Instructing Oddy to keep a firm grip on Zippo’s right shoulder, Tripwire went behind the tree and gripped Zippo’s left shoulder from the opposite side.

“One…two…
three
.”

Jerking hard on his shoulder, Tripwire popped Zippo’s shoulder-bone back into its socket. It re-located with a crisp
pop
. Zippo screamed. Tripwire wrapped the hitman’s chest and shoulder in Ace bandages before helping him into his vest and parka.

“You going to be okay?” Oddy said.

“You lead, Sarge,” Zippo said, “and I’ll follow.”

“Let’s get at it, then.”

They cut across a steep downhill grade leading to the lake’s shore. Great Bear stretched for miles, covered in a white pane of snow. The trees of the far shore were pinprick spires. The men pulled on the snowshoes and set off. The snowshoes took some getting used to: to compensate for their width, the men were forced to adopt an awkward bowlegged gait. Their breath puffed out in great white plumes. It had been over twelve hours since they last rested.

Tripwire pulled up beside Oddy. He shook two Luckies from the pack, lit them, passed one to Oddy. “Absurd, isn’t it?”

“What’s that, son?”

“Us. Here. Life. The universe.” Tripwire exhaled smoke through his nostrils, smiling.

“Hmmm,” Oddy said. “Yeah. Absurd.”

“But don’t you also feel a bit like…I don’t know, like this feels so…”

“Right?”


Exactly
,” Tripwire said, clapping his hands together. “I feel
right
out here. I mean, no question I’m scared as shit—but it’s not
bad
. It’s like I belong here, and this was something I was meant to do. And it’s wrong, I know—Christ, Crosshairs is gone—but I can’t help it.” He looked away, ashamed of the admission. “You know?”
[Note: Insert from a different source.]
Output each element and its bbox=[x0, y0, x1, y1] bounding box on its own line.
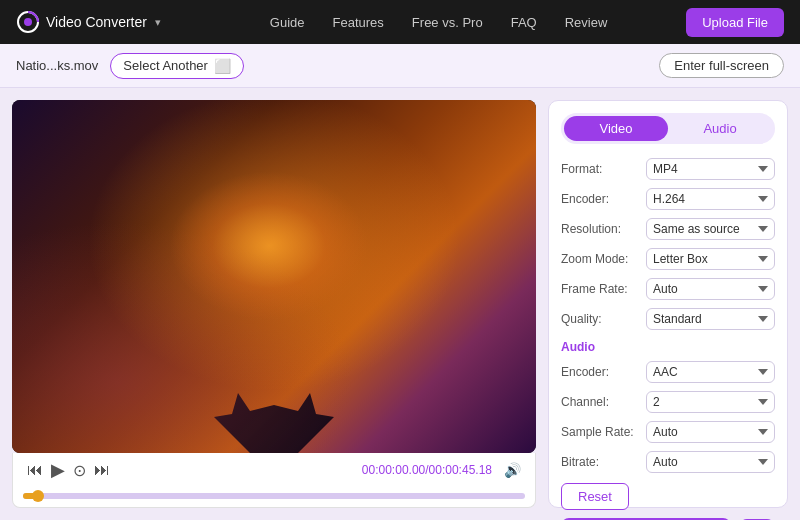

“Sure I know, son. Think about what brought us together in the first place—the fact we’re good at destroying things. The army saw it before we saw it in ourselves. We were born into this, born to fight and to kill…and, on some level, to enjoy it.” He took a long hard drag on the Lucky, inhaling so deeply its coal flared like a neon sign. “If the war hadn’t found us, we would have found the war. And if not ’Nam, then some other conflict.”

Tripwire puffed contemplatively, cigarette smoke curling around his manicured fingernails. He’d had them done a week ago at an East-LA esthetique, clipped and filed, the cuticles buffed. Now there were bits of a vampire’s face underneath them. “Some shitty birthright, isn’t it? Like we’ve been bred, bred from the
cradle
, to be what we are.” He looked at his hands, detached, as if they were not a part of him. “And isn’t it strange how we all came? None of us married, no families, all of us needing, for one reason or another, to accept Grosevoir’s proposition.”

Oddy licked his thumb and pointer finger and extinguished the cigarette’s heater between them. “You think it’s fate, son—destiny?”

“I didn’t mean it like that. It’s just, I think, could be—”

“I think it’s fate. No other way to explain it.”

After a moment, Tripwire said, “Yeah. So do I.” There was a grimness to his voice, and his shoulders slumped under the weight of the inevitable. “More of us are going to die before this thing’s over, aren’t we?”

“I don’t know, son.”

Somewhere on the lake’s far side a great noise arose. The men turned their heads. In the distance, carrying over the lake’s frozen plate, the sound of snapping wood. Not twigs. Not branches, even.
Trees
. They were being broken low, near their bases, two-foot-thick trunks shattering like dandelion stalks.

“Jesus Christ…” Tripwire whispered.

A massive shape moved through the forest skirting the lake. Silhouetted against the permanent dusk, its immense frame towered above the trees. Its arms, which may or may not have been covered in matted fur, swung loosely at its sides. Its legs, each twice the size of a stabilizing support on an offshore oil rig, covered two-hundred yards in a single stride. Birds massed in a loose halo above its head; its hand occasionally rose to brush at them in an agitated manner. Although it was difficult to tell, Oddy thought he saw human-sized creatures clinging to the massive beast’s back, sides, and chest. They scuttled across its shoulders or rode the hillock-sized knobs of its spine or simply clung for dear life wherever purchase could be found. Zippo craned his neck upward in an attempt to take in the thing’s head. He saw two red pits, each the size of a swimming pool, where its eyes should be. Its smell carried across the lake: wood sap, smoke, carrion. The men stood stock-still, willing themselves invisible, until the shape ambled from view.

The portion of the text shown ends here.